ElasticSearch searching with hyphen inside a word

Sensini picture Sensini · Jul 8, 2015 · Viewed 14.2k times · Source

I would like to ask for a help. I want to search for a words inside the Title and Content. Here is the structure

'body' => array(
  'mappings' => array(
    'myindex' => array(
      '_source' => array(
        'enabled' => true
      ),
      'properties' => array(
        'Title' => array(
          'type'  => 'string',
          'fields'=> array(
            'raw' => array(
               'type'  => 'string',
               'index' => 'not_analyzed'
              )
            )
          ),
          'Content' => array(
            'type'  => 'string'
          ),
          'Image' => array(
             type'      => 'string',
             'analyzer'  => 'standard'
         )
       )
     )
   )
 )

And the query string looks like this, where I want so search for "15-g" inside a text like "15-game":

"query" : {
  "query_string": {
    "query": "*15-g*",
    "fields": [ "Title", "Content" ]
  }
}

Please accept my apologize if I duplicate the question but I cannot find out what's going on and why it does not return any results.
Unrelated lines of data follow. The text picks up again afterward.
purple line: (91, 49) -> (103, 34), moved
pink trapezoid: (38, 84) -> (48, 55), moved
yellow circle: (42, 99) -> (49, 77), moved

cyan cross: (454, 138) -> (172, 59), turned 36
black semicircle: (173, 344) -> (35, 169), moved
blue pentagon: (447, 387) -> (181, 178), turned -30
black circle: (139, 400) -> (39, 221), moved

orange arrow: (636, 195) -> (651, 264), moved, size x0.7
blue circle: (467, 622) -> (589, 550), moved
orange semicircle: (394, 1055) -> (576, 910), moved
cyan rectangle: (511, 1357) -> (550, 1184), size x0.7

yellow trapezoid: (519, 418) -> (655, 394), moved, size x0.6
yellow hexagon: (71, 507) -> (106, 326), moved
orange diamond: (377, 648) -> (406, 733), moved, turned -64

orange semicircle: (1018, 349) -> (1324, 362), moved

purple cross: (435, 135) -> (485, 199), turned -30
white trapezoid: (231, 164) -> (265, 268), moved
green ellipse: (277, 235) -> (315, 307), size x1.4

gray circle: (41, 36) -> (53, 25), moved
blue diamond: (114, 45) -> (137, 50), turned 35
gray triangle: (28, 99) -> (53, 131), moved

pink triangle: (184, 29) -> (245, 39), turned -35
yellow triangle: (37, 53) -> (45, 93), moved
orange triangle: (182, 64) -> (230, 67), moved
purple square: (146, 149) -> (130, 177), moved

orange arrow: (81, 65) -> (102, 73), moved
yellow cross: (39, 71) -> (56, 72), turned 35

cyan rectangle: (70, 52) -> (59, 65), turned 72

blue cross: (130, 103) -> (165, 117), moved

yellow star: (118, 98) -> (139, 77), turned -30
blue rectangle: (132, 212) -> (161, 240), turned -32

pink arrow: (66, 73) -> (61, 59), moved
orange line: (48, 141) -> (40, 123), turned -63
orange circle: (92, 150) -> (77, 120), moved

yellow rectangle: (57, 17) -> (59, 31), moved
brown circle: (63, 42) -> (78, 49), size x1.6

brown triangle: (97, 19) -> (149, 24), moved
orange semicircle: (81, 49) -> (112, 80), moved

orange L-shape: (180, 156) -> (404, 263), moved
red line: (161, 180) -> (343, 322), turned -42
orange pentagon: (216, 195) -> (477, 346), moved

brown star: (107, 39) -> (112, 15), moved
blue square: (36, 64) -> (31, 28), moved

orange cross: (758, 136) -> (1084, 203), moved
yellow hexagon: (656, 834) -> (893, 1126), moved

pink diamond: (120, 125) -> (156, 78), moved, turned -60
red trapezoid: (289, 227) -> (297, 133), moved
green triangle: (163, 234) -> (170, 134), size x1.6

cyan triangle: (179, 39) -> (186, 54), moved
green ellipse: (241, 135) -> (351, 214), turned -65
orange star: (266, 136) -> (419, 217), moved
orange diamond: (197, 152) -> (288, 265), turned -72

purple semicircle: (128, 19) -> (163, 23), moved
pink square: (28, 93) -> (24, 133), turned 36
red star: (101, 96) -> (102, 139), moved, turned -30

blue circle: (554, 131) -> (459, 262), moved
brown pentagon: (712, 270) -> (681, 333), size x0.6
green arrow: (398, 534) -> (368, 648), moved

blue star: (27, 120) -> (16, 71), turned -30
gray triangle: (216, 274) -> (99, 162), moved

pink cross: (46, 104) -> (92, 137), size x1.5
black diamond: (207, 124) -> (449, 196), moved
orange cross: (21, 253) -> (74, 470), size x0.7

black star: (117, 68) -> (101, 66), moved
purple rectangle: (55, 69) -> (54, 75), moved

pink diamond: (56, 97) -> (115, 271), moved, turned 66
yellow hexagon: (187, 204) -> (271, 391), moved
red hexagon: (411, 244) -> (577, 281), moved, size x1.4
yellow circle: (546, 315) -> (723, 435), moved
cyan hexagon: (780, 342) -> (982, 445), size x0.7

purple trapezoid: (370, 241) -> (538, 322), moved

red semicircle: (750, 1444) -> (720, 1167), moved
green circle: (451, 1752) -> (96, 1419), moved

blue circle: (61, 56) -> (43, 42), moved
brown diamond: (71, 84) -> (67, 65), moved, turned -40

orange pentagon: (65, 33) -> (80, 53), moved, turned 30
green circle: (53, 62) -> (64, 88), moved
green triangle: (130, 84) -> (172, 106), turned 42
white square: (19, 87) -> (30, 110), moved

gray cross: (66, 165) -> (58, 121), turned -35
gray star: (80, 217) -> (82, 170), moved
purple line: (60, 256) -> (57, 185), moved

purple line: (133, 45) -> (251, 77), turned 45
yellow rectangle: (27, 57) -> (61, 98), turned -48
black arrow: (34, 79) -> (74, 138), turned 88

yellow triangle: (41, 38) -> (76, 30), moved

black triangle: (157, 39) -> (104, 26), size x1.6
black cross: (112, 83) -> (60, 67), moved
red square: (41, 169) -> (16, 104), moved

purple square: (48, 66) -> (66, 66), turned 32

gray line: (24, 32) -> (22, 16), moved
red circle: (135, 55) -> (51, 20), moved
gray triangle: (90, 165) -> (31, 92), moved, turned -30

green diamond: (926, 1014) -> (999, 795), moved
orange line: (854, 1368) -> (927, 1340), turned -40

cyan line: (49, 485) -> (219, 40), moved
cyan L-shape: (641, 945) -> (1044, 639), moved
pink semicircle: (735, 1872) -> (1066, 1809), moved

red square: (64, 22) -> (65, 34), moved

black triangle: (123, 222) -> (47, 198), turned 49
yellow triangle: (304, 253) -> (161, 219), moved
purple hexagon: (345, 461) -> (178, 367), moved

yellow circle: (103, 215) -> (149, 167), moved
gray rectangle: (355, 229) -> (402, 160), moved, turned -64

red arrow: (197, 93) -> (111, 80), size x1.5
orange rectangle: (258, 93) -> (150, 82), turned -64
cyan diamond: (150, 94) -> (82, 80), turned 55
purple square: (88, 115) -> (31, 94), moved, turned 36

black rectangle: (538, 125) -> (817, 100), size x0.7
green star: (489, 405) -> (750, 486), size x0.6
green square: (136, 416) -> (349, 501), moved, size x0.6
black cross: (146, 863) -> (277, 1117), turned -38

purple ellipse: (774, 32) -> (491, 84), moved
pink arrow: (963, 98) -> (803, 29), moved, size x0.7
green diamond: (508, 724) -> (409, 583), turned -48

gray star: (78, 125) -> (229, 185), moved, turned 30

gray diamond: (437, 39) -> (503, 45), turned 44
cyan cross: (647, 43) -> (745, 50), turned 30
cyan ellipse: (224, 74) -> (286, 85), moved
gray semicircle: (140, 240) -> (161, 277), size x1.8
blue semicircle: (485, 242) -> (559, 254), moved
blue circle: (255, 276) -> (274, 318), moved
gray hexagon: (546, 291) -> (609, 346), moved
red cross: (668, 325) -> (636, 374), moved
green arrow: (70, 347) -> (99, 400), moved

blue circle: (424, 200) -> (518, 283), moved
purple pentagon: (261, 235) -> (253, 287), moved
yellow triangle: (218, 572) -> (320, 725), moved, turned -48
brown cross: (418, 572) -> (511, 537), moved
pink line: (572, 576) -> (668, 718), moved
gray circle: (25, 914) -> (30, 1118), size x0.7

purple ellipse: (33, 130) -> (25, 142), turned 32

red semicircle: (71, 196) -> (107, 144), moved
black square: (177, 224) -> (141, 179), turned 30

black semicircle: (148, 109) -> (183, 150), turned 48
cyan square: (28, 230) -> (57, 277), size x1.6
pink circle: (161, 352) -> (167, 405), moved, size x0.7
I've already had a look at:

ElasticSearch - Searching with hyphens

ElasticSearch - Searching with hyphens in name

ElasticSearch - Searching with hyphens in name

But I can't make to work that with me.

What is really interesting is that if I search for "15 - g" (15space-spaceg) it returns the result.

Thank you so much in advance!

Answer

Andrei Stefan picture Andrei Stefan · Jul 9, 2015

Add a .raw field to your Content as well and make the search on the .raw fields:

{
  "query": {
    "query_string": {
      "query": "*15-g*",
      "fields": [
        "Title.raw",
        "Content.raw"
      ]
    }
  }
}

Anywhere you have a space in the text you want to search and you want that space to match your fields, it needs to be escaped (with \). Also, anytime you have upper case letter and wildcards and you want to match like that with the .raw fields you need to set lowercase_expanded_terms to false, because by default that setting is true and it will lowercase the search string (it will search for laptop - black):

{
  "query": {
    "query_string": {
      "query": "*Laptop\\ -\\ Black*",
      "lowercase_expanded_terms": false, 
      "fields": [
        "Title.raw",
        "Content.raw"
      ]
    }
  }
}